Records for the task: Begin

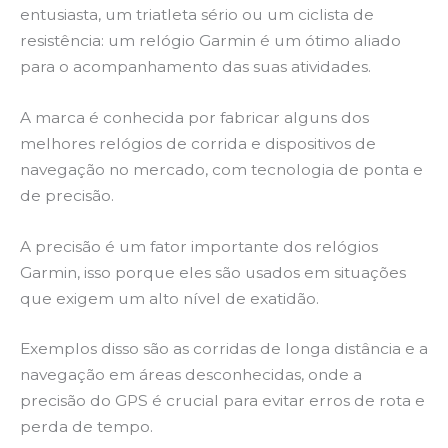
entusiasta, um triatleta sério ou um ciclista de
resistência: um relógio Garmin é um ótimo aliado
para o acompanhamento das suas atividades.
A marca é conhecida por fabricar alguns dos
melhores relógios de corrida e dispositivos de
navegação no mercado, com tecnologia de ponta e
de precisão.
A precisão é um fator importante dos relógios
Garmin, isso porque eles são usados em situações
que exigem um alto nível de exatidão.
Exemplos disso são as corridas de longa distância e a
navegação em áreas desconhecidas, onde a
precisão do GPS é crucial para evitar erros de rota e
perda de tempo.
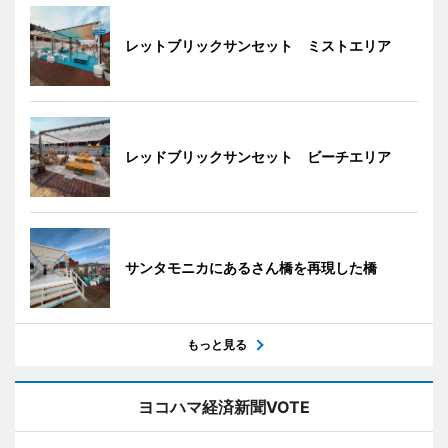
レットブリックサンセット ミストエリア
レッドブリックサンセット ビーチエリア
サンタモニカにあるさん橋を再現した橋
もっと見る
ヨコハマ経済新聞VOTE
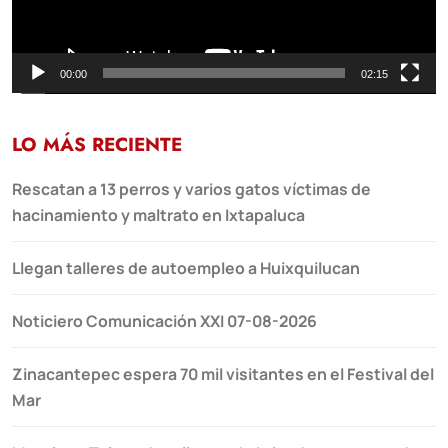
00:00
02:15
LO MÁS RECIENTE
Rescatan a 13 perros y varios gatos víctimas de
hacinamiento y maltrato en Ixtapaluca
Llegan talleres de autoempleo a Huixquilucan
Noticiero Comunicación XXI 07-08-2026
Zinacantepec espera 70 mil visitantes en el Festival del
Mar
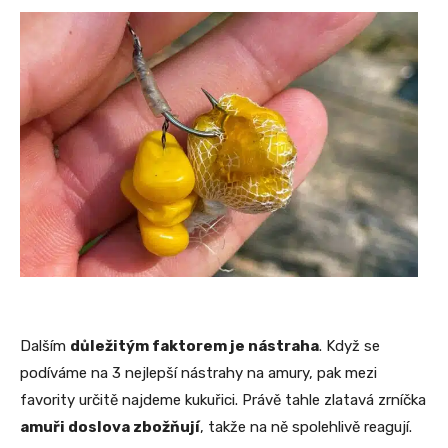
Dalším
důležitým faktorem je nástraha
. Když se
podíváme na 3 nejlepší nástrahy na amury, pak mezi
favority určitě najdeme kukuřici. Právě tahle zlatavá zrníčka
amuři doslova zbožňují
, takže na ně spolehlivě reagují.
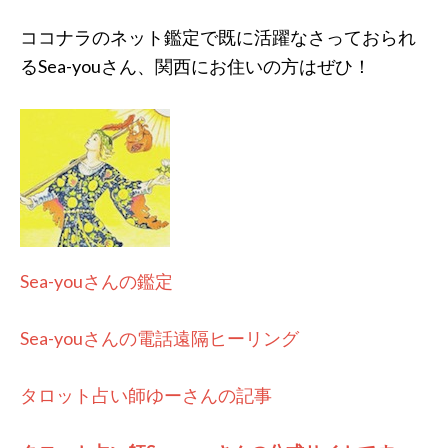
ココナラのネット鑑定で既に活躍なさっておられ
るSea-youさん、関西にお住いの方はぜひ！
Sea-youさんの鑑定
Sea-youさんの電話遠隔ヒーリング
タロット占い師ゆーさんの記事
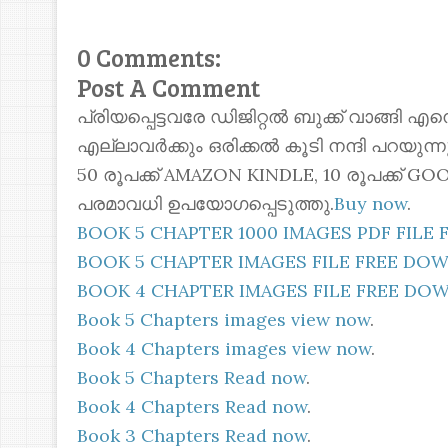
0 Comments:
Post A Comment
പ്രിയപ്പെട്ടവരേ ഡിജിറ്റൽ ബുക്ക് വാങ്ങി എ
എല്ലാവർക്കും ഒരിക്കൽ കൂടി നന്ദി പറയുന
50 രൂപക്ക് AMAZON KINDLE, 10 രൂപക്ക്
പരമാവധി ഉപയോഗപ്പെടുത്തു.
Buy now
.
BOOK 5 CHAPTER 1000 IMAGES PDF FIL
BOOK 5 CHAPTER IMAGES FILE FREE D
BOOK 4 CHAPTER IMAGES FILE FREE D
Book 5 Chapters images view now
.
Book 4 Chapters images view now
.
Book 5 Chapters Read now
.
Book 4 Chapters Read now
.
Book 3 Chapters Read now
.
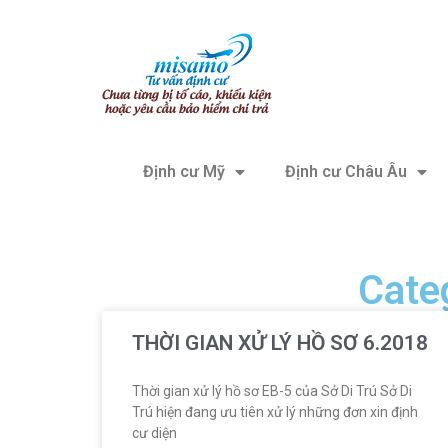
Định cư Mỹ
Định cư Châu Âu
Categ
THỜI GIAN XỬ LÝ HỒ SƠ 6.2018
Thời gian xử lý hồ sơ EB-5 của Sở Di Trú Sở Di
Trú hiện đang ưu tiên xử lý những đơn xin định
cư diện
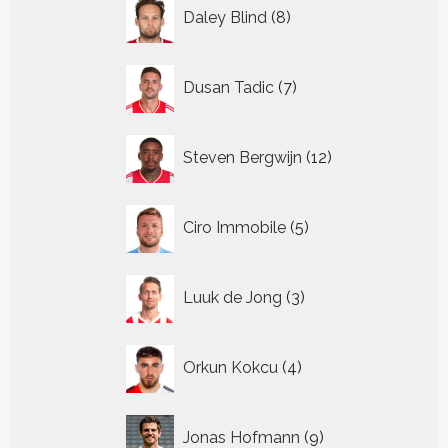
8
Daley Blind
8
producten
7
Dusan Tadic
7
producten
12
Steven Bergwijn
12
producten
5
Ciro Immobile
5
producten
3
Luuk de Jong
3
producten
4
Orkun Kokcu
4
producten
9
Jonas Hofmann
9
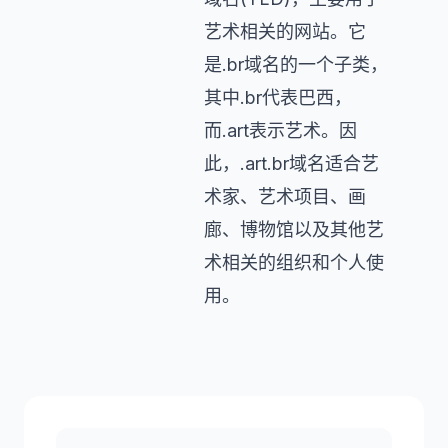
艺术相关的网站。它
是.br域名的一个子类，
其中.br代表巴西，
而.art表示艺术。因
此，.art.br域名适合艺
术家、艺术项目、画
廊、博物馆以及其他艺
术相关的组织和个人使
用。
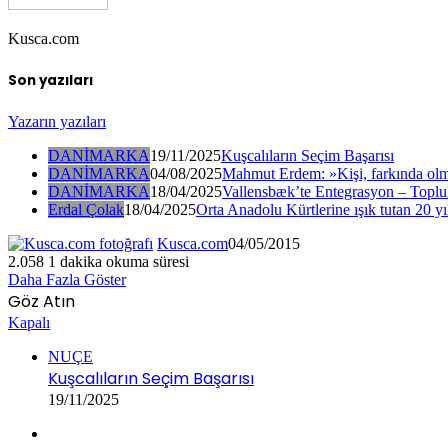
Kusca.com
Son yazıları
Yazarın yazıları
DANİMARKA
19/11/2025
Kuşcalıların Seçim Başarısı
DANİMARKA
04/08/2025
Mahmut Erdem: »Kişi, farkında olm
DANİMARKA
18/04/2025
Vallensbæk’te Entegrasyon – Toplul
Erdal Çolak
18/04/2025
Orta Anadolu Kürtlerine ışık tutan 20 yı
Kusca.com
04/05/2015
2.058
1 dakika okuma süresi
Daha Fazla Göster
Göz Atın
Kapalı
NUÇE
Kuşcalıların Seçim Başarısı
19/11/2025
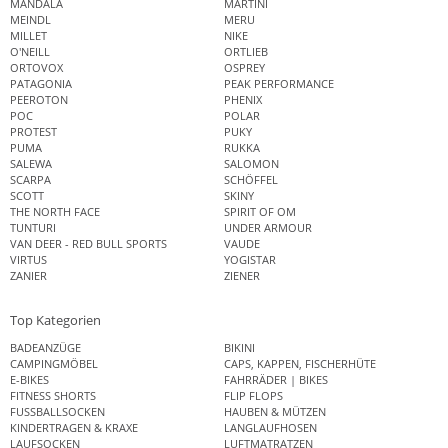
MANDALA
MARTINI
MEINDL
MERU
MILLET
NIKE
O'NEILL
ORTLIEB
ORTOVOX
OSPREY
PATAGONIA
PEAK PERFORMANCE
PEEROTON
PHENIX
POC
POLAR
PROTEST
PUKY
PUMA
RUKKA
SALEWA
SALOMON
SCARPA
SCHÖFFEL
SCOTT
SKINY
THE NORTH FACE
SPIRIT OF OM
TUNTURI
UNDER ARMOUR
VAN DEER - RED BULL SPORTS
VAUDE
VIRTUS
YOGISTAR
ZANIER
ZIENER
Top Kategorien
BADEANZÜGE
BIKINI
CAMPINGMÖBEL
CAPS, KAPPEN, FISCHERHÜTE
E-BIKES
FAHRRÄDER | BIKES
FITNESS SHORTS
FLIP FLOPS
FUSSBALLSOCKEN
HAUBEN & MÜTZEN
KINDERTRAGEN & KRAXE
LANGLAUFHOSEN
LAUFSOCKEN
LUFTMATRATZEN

Records for the task: End
Records for the task: Begin

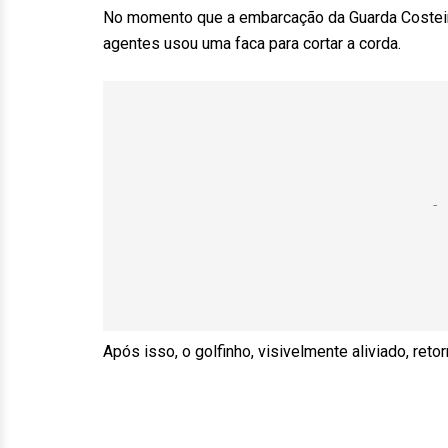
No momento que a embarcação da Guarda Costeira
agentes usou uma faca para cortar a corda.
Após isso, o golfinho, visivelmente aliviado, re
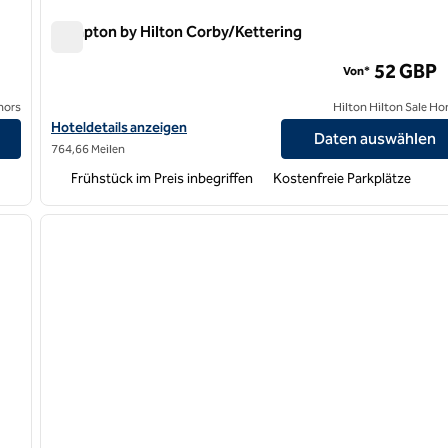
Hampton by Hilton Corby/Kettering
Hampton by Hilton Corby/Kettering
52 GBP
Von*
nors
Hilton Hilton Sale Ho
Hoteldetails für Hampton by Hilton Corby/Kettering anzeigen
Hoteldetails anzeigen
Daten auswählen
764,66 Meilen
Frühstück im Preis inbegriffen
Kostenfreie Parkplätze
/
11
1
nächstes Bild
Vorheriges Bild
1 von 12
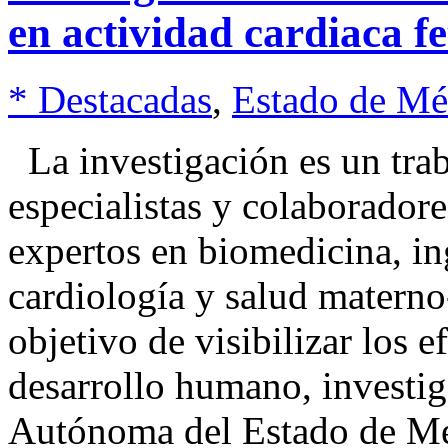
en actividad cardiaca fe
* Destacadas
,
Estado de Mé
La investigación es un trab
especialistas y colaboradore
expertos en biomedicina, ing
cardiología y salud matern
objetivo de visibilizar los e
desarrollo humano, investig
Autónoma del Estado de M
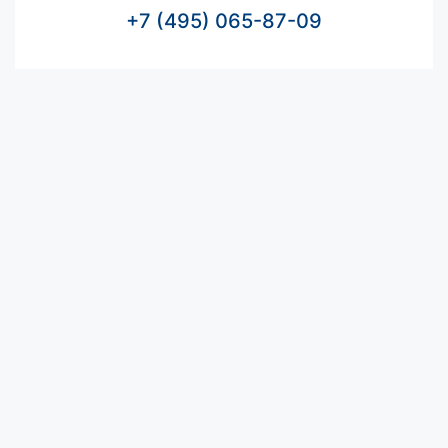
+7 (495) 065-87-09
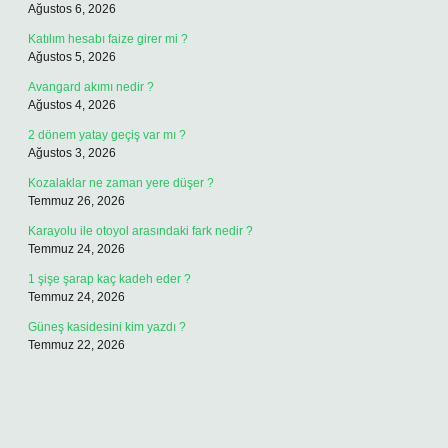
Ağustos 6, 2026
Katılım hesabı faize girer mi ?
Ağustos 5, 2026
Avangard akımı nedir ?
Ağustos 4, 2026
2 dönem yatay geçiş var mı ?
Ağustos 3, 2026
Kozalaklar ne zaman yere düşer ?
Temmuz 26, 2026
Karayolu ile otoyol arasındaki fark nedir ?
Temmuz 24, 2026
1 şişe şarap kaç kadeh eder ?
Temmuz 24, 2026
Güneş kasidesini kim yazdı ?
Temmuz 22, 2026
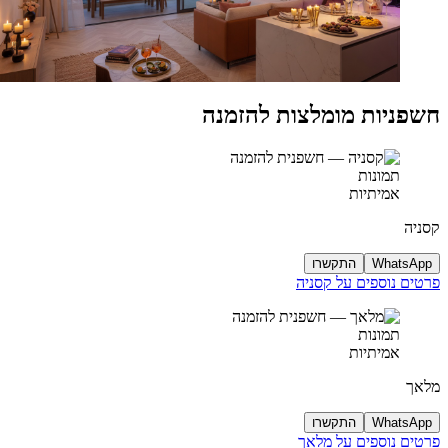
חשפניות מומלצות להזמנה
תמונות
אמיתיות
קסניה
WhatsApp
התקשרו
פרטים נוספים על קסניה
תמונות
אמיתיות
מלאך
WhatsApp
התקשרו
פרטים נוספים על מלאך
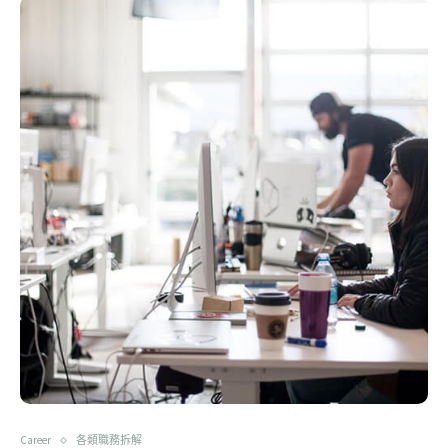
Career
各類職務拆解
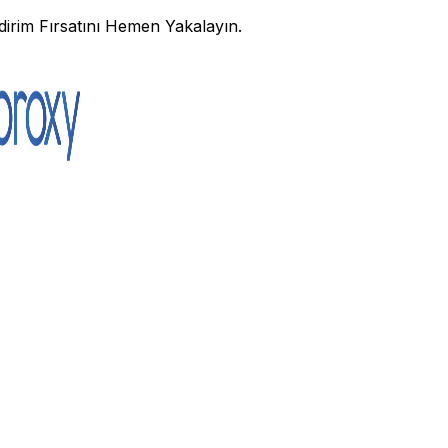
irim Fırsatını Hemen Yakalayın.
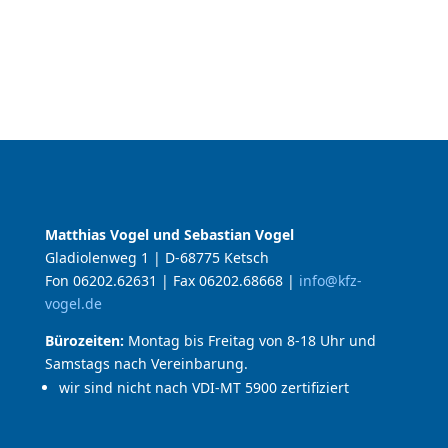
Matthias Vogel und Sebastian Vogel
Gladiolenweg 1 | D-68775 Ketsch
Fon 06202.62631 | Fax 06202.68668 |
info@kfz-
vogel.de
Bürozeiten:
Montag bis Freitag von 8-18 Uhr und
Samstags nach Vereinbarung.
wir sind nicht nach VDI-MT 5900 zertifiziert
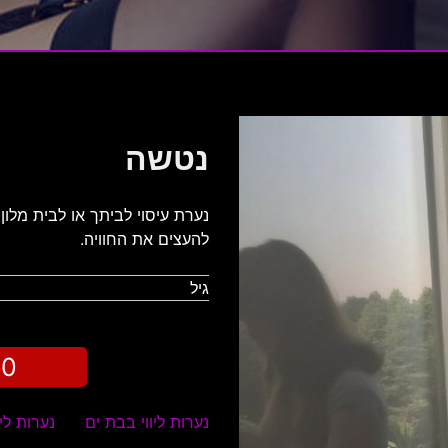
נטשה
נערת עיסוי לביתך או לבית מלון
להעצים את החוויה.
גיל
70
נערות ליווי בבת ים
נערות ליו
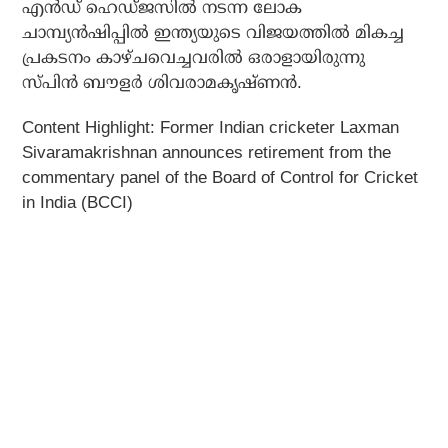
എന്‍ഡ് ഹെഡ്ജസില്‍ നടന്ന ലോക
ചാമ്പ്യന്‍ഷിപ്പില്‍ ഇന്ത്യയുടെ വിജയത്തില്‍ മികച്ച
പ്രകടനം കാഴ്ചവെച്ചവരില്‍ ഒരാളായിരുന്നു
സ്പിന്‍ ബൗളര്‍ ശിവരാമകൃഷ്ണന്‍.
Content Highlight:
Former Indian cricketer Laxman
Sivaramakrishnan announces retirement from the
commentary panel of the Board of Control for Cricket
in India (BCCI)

Records for the task: End
Records for the task: Begin

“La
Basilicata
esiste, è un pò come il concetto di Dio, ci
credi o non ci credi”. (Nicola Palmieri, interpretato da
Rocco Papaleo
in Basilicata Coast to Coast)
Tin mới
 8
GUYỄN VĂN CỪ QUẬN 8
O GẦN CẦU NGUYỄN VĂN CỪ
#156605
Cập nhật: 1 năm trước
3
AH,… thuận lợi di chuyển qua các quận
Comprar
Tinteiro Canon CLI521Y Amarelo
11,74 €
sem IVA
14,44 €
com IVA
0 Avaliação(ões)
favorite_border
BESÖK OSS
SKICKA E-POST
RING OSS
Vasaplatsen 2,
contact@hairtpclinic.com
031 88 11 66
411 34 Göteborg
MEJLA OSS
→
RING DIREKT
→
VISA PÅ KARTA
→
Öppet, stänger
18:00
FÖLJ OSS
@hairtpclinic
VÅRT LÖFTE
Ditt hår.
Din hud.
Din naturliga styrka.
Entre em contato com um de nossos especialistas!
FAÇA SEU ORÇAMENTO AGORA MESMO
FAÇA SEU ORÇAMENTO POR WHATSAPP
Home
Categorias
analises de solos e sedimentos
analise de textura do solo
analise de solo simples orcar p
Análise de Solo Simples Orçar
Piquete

Records for the task: End

▸ **Requirement**
Each line of the records above that holds the word "para" should be counted, and only the final number stated.

▸ **Completed exercise**
3